::: SUPPLIED ENTRIES

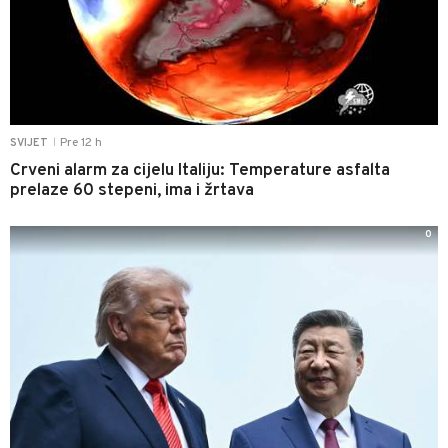
Pre 12 h
SVIJET
|
Crveni alarm za cijelu Italiju: Temperature asfalta
prelaze 60 stepeni, ima i žrtava
0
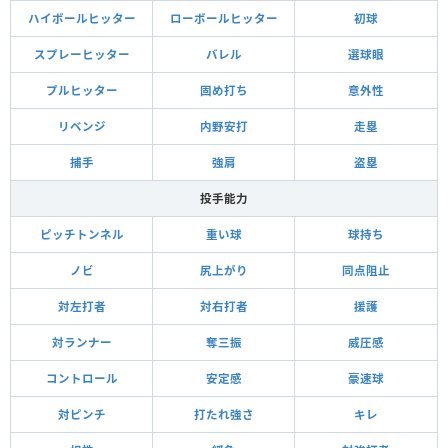
ハイボールヒッター
ローボールヒッター
初球
スプレーヒッター
バレル
選球眼
プルヒッター
固め打ち
意外性
リベンジ
内野安打
走塁
捕手
強肩
盗塁
投手能力
ピッチトンネル
重い球
球持ち
ノビ
尻上がり
同点阻止
対左打者
対右打者
援護
対ランナー
奪三振
威圧感
コントロール
安定感
豪速球
対ピンチ
打たれ強さ
キレ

::::::

> YOUR ASSIGNMENT: What is needed is an exact copy of all the records, minus any pictures.

> WRITTEN SOLUTION:
Pre 12 h
SVIJET
|
Crveni alarm za cijelu Italiju: Temperature asfalta
prelaze 60 stepeni, ima i žrtava
0
ハイボールヒッター
ローボールヒッター
初球
スプレーヒッター
バレル
選球眼
プルヒッター
固め打ち
意外性
リベンジ
内野安打
走塁
捕手
強肩
盗塁
投手能力
ピッチトンネル
重い球
球持ち
ノビ
尻上がり
同点阻止
対左打者
対右打者
援護
対ランナー
奪三振
威圧感
コントロール
安定感
豪速球
対ピンチ
打たれ強さ
キレ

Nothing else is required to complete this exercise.